Lebih lanjut Yudhiawan menjelaskan bahwa sindikat ini telah memproduksi uang palsu dan mengedarkannya pada November 2024.
"Minggu kedua November 2024 ini udah mulai peredaran uang palsu senilai Rp 150 juta, nilai nominal di situ. Kemudian ada juga menyerahkan uang palsu Rp 250 juta," papar Yudhiawan.
"Yang terakhir sebelum ditangkap kemarin menyerahkan uang palsu Rp 200 juta dan menyembunyikan aktivitas. Karena mereka sempat tahu kalau polisi melakukan penyelidikan," sambungnya.
Simak selengkapnya di halaman berikutnya....
BI Sulsel Apresiasi Polisi Ungkap Sindikat Uang Palsu
Kepala Perwakilan BI Sulsel Rizki Ernadi Wimanda sendiri mengapresiasi upaya polisi membongkar sindikat ini. Dia menyinggung adanya indikasi uang palsu yang dicetak para pelaku telah beredar luas di masyarakat.

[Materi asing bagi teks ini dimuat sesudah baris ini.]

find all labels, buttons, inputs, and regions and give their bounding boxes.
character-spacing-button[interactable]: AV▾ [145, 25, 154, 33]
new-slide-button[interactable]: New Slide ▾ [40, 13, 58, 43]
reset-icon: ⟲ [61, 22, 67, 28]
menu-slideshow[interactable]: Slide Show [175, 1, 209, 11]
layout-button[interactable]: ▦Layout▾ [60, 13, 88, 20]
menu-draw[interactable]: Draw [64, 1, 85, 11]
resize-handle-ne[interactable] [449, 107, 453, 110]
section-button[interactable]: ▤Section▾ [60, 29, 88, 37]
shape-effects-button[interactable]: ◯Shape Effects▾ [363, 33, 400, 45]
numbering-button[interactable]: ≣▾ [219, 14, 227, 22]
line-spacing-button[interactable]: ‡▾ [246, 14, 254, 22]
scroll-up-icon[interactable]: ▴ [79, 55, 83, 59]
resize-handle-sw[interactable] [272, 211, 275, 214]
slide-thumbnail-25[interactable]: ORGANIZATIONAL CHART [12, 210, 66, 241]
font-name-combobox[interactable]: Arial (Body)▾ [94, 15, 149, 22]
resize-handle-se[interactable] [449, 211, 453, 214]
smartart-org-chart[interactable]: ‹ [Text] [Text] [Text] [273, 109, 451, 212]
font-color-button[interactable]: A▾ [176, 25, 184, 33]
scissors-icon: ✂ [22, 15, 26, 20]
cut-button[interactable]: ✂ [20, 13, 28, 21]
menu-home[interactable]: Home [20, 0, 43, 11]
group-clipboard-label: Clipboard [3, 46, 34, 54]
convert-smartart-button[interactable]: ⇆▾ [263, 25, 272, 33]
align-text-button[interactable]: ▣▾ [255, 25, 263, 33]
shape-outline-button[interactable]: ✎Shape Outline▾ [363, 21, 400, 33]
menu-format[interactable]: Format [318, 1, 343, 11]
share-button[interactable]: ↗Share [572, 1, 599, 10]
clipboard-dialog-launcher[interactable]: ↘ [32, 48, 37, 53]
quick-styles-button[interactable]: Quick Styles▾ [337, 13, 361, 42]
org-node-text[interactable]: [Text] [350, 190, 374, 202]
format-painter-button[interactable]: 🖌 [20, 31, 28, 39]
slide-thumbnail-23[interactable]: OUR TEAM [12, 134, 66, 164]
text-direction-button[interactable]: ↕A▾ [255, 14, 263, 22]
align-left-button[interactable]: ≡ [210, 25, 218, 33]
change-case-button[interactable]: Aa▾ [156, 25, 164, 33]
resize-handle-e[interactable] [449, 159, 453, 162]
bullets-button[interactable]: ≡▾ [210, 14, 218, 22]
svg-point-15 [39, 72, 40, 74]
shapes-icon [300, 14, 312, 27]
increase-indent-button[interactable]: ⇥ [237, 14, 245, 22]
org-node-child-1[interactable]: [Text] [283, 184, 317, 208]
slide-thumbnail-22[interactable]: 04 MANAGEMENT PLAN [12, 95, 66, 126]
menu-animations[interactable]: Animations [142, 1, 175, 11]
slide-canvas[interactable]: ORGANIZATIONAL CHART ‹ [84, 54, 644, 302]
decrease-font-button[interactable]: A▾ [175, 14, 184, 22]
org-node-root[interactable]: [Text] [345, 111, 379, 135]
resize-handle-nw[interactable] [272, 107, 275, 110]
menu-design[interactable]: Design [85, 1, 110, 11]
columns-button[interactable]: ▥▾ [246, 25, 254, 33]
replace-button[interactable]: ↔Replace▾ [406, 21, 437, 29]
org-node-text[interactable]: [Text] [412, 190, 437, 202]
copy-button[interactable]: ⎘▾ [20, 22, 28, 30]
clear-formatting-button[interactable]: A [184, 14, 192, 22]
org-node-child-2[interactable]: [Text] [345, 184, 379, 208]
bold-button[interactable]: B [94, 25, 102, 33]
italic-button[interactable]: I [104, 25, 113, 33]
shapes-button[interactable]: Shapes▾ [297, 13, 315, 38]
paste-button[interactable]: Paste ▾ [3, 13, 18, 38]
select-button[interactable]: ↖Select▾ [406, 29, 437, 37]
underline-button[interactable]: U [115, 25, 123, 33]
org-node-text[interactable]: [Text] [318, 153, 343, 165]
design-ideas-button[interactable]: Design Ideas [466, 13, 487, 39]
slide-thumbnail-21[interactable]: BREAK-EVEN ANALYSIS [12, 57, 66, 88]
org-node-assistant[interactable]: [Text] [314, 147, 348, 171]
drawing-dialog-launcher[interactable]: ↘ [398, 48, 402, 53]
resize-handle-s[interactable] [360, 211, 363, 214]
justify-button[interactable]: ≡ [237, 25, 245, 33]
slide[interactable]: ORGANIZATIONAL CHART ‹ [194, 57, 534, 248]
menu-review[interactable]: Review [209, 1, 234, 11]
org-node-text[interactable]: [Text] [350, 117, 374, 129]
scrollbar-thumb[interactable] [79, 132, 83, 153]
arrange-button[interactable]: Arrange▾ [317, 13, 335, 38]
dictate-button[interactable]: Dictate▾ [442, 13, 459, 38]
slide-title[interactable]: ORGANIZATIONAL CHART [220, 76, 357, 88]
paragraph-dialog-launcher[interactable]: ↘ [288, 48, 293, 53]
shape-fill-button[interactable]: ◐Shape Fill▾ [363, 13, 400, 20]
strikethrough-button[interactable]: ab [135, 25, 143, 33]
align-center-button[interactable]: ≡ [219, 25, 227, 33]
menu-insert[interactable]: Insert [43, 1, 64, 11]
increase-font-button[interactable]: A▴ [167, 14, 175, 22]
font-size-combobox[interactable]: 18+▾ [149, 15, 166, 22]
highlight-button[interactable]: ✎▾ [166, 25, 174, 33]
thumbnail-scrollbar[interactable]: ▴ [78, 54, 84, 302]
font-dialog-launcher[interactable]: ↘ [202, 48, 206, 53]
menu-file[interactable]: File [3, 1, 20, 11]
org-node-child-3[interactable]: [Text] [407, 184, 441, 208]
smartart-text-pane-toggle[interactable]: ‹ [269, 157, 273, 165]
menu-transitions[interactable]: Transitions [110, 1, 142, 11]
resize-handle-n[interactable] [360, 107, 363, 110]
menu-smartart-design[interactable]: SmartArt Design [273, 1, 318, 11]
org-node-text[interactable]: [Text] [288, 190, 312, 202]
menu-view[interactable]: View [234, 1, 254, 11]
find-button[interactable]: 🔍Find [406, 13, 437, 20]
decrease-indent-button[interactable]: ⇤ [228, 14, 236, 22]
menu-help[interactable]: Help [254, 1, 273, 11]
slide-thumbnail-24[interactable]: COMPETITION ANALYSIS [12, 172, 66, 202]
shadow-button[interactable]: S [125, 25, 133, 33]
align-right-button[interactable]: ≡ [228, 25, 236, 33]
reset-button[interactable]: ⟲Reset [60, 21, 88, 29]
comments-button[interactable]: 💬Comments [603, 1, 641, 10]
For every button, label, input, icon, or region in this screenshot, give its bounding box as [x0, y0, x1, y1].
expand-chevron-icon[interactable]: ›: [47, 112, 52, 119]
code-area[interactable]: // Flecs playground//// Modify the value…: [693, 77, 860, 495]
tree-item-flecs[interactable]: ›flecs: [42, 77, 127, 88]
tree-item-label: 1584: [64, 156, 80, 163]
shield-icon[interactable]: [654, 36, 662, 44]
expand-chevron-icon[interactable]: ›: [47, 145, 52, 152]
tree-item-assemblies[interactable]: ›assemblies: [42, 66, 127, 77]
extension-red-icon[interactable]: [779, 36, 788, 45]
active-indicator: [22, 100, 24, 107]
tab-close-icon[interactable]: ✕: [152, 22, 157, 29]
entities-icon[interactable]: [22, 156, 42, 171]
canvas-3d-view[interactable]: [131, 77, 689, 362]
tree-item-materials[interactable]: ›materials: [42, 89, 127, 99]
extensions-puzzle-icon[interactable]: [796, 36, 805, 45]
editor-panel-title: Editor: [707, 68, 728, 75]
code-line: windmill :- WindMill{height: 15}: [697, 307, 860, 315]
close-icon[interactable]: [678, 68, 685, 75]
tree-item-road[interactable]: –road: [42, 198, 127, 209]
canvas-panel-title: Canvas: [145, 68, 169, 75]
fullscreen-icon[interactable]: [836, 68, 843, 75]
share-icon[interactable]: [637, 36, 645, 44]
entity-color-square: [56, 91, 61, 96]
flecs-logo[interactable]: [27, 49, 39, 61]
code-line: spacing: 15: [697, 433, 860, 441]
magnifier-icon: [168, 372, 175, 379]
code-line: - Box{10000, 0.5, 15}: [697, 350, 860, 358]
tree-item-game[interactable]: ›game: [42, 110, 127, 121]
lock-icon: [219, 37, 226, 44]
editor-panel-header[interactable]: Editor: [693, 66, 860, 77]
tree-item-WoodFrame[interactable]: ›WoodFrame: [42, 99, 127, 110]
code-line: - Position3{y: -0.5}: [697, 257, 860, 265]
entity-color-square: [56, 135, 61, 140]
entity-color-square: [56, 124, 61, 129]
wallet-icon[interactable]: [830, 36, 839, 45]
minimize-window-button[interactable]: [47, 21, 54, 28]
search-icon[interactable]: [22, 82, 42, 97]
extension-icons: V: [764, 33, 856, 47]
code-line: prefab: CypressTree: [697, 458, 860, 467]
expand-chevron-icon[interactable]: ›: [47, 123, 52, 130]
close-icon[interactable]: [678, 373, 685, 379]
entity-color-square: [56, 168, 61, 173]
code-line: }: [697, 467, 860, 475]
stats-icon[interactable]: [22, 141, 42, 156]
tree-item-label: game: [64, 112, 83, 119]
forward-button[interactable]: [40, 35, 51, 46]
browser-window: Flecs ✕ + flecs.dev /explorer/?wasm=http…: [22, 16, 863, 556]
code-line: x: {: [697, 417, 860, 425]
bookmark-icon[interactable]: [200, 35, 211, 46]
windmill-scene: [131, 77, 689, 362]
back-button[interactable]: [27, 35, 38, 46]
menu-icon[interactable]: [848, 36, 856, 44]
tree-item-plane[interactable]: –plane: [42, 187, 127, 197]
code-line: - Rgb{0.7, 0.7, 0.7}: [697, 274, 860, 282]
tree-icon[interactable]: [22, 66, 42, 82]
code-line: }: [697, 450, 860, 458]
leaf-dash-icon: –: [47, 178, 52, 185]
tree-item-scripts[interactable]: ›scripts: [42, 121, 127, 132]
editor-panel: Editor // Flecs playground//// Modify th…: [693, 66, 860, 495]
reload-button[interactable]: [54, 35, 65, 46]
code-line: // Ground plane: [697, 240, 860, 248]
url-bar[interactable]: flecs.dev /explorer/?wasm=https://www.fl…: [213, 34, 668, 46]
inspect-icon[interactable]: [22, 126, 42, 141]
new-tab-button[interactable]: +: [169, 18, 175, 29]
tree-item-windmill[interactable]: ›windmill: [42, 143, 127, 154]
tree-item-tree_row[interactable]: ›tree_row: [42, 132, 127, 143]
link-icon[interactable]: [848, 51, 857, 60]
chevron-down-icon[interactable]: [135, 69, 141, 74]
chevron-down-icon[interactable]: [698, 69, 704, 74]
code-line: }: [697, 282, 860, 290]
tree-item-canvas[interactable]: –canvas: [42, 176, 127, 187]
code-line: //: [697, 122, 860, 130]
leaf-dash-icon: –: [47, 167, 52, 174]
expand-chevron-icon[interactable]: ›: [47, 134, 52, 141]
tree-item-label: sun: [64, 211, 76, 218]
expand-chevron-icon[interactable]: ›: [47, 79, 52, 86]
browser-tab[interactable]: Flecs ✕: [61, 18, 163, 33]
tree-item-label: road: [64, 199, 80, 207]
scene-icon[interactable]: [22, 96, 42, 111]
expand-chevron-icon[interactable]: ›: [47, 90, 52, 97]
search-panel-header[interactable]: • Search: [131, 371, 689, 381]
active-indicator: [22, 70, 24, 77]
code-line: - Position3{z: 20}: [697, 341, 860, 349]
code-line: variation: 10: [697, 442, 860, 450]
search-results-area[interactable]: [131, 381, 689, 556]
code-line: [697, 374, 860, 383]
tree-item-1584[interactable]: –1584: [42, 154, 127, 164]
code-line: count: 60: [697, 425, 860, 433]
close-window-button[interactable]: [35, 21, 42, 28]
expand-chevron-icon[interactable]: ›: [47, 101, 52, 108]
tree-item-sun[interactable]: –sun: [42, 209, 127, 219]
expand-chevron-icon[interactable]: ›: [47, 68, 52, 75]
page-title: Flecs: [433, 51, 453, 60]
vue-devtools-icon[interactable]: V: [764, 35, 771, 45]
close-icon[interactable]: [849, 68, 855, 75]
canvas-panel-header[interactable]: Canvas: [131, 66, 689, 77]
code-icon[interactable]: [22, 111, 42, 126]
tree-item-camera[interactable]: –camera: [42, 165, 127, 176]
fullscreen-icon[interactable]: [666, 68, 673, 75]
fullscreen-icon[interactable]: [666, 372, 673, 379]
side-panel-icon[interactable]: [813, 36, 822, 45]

"Dalam hal ini Polres Gowa untuk mengungkap sindikat jaringan pembuat dan pengedar uang palsu. Jadi uang palsu yang ditemukan di sini ini seperti gunung es, permukaannya saja tetapi yang beredar mungkin sudah banyak. Kita tidak tahu," kata Rizki.
Dia menekankan BI Sulsel merupakan satu-satunya lembaga yang berwenang untuk mengelola uang, seperti merencanakan, mencetak, menarik, mencabut, memusnahkan, dan mengeluarkan. Hal itu diatur Undang-Undang Nomor 7 Tahun 2011 tentang Mata Uang.
"Jadi kalau ada masyarakat atau organisasi tertentu yang mencetak, apalagi mengedarkan uang selain yang dicetak oleh Bank Indonesia, itu adalah tindakan kriminal dan ancamannya sudah disampaikan oleh Pak Kapolda 10 tahun sampai seumur hidup dan dendanya Rp 10 miliar sampai Rp 100 miliar," katanya.